#### MATERIAL PROVIDED
⁂
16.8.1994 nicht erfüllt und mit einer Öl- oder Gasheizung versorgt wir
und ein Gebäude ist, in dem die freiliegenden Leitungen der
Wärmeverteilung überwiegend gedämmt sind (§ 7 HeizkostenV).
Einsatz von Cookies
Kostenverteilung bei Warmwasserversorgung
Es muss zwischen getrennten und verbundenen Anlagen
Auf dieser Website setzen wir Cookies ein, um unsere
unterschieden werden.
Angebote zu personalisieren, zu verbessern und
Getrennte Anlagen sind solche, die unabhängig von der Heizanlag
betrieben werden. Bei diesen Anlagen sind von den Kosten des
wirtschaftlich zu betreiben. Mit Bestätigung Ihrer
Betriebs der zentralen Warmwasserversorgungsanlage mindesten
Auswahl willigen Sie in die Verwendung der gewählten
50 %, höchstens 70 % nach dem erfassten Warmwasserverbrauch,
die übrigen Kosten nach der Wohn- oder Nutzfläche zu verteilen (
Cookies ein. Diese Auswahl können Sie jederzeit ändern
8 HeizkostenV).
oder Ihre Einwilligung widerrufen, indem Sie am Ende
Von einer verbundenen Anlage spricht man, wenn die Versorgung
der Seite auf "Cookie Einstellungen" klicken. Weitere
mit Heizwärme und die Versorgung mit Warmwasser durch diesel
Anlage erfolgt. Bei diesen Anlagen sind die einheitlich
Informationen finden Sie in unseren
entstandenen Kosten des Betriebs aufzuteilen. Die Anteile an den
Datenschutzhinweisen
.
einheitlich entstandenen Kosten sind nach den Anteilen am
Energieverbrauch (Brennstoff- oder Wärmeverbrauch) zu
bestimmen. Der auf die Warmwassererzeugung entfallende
⁂
#### WHAT IS BEING ASKED
Repeat, exactly as they stand, the line that contains "der Seite auf" and all the lines after it in the data above.

#### THE COMPLETED TASK
der Seite auf "Cookie Einstellungen" klicken. Weitere
mit Heizwärme und die Versorgung mit Warmwasser durch diesel
Anlage erfolgt. Bei diesen Anlagen sind die einheitlich
Informationen finden Sie in unseren
entstandenen Kosten des Betriebs aufzuteilen. Die Anteile an den
Datenschutzhinweisen
.
einheitlich entstandenen Kosten sind nach den Anteilen am
Energieverbrauch (Brennstoff- oder Wärmeverbrauch) zu
bestimmen. Der auf die Warmwassererzeugung entfallende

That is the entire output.